CLEFeHealth Task 3 Evaluation Package

Guidelines for Task 3

Overview

Task 3 is focused on Information retrieval to address questions patients may have when reading clinical reports.

This is a standard TREC-style information retrieval (IR) task using :

a 2012 crawl of approximately one million medical documents made available by the EU-FP7 Khresmoi project in plain text form,
general public queries that individuals may realistically pose based on the content of their discharge summaries.

The goal of Task 3 is to retrieve the relevant documents for the user queries.

The training collection (document set, sample development queries, and result set) was distributed to registered task participants. Participants had one month to explore the collection and develop retrieval techniques, after which test queries for the task were released.

The evaluation was conducted using test queries generated by medical professionals from a manually extracted set of highlighted disorders identified in Task 1. A mapping between each query and the associated Task 1 matching discharge summary (from which the disorder was taken) is provided. Task participants were free to obtain access to the discharge summary and to use them as an external resource if desired.

Participants were allowed to use any external resources in their system.

They were asked to submit up to seven ranked runs:

Run 1 (mandatory) is a baseline: only title and description in the query can be used, and no external resource (including discharge summary, corpora, ontology, etc) can be used.
Runs 2-4 (optional) any experiment WITH the discharge summaries.
Runs 5-7 (optional) any experiment WITHOUT the discharge summaries.
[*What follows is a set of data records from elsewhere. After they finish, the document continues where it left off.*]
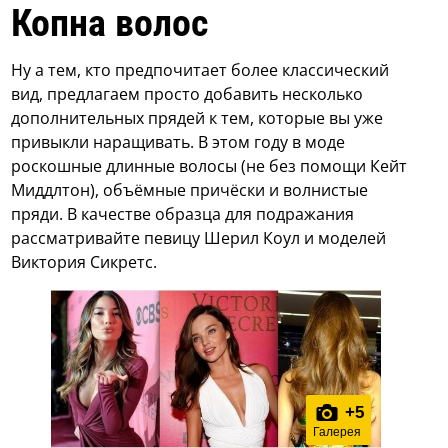
Копна волос
Ну а тем, кто предпочитает более классический
вид, предлагаем просто добавить несколько
дополнительных прядей к тем, которые вы уже
привыкли наращивать. В этом году в моде
роскошные длинные волосы (не без помощи Кейт
Миддлтон), объёмные причёски и волнистые
пряди. В качестве образца для подражания
рассматривайте певицу Шерил Коул и моделей
Виктория Сикретс.
+
5
Галерея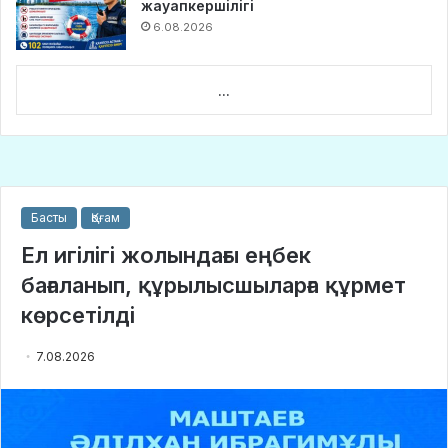
жауапкершілігі
6.08.2026
...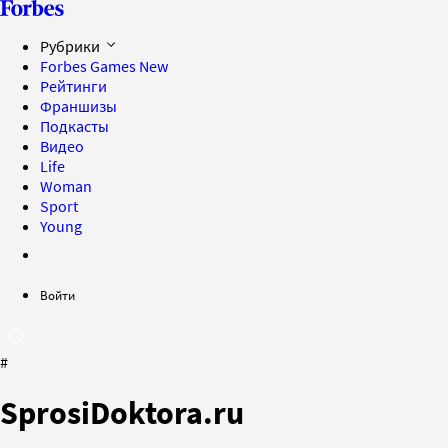
Рубрики
Forbes Games
New
Рейтинги
Франшизы
Подкасты
Видео
Life
Woman
Sport
Young
Войти
#
SprosiDoktora.ru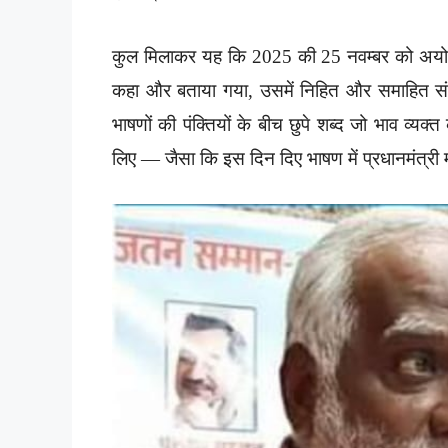
कुल मिलाकर यह कि 2025 की 25 नवम्बर को अयोध्य
कहा और बताया गया, उसमें निहित और समाहित संद
भाषणों की पंक्तियों के बीच छुपे शब्द जो भाव व्यक्त
लिए — जैसा कि इस दिन दिए भाषण में प्रधानमंत्री मोद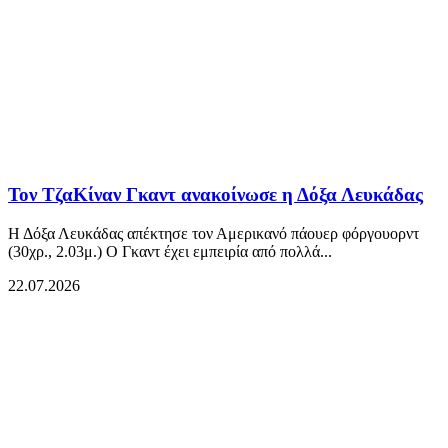
Τον ΤζαΚίναν Γκαντ ανακοίνωσε η Δόξα Λευκάδας
Η Δόξα Λευκάδας απέκτησε τον Αμερικανό πάουερ φόργουορντ
(30χρ., 2.03μ.) Ο Γκαντ έχει εμπειρία από πολλά...
22.07.2026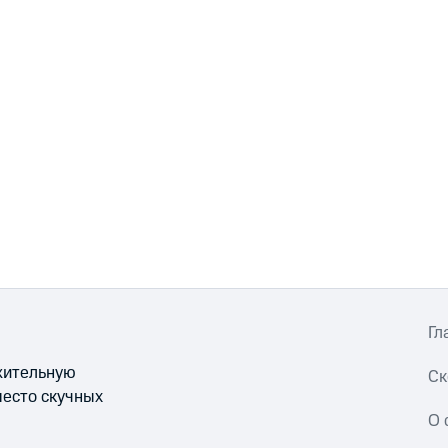
Гл
ожительную
Ск
место скучных
О 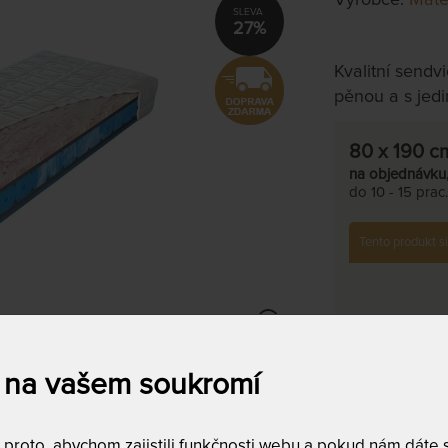
27%
Kvalitní sendv
pěnou a s je
80 x 190 c
na objednávku
do 10 - 15 prac
Tento produkt si
 na vašem soukromí
Tuhost T3 
riální pěnou 80 x 190 cm
Antibakteri
roto, abychom zajistili funkčnosti webu a pokud nám dáte so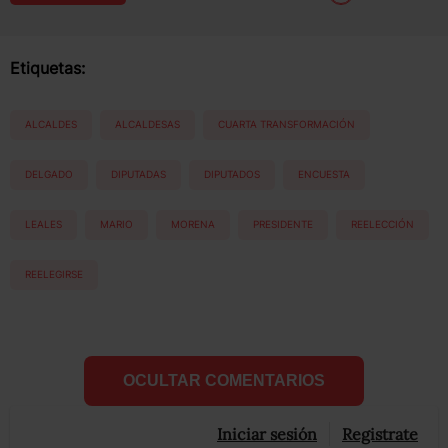
Etiquetas:
ALCALDES
ALCALDESAS
CUARTA TRANSFORMACIÓN
DELGADO
DIPUTADAS
DIPUTADOS
ENCUESTA
LEALES
MARIO
MORENA
PRESIDENTE
REELECCIÓN
REELEGIRSE
OCULTAR COMENTARIOS
Iniciar sesión
Registrate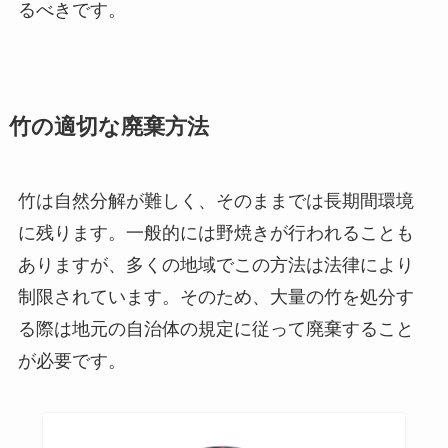
るべきです。
竹の適切な廃棄方法
竹は自然分解が難しく、そのままでは長期間環境
に残ります。一般的には野焼きが行われることも
ありますが、多くの地域でこの方法は法律により
制限されています。そのため、大量の竹を処分す
る際は地元の自治体の規定に従って廃棄すること
が必要です。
One of the runs from 2-4 and one from 5-7 has to use only the fields title and desc from the queries. The runs have to be ranked in order of priority (1-7, 1 being the highest priority). Runs submitted have to follow TREC format.

A PERL script is provided here to check for errors in each CLEF eHealth 2013 - Task 3 submission.

Post-submission relevance assessment was conducted using a pool of the submitted runs. Result sets for the task and performance measures were distributed to participants.

Evaluation of the participant submissions was distributed to the participants before the CLEF eHealth Workshop.

Outcome Measures

Evaluation focused on P@5, P@10, NDCG@5, and NDCG@10. In addition mean average precision (MAP), and other suitable IR evaluation measures for the submitted runs were considered.

Tools for Evaluation

Evaluation metrics can be computed with the trec_eval evaluation tool, which is available from the TREC EVAL website.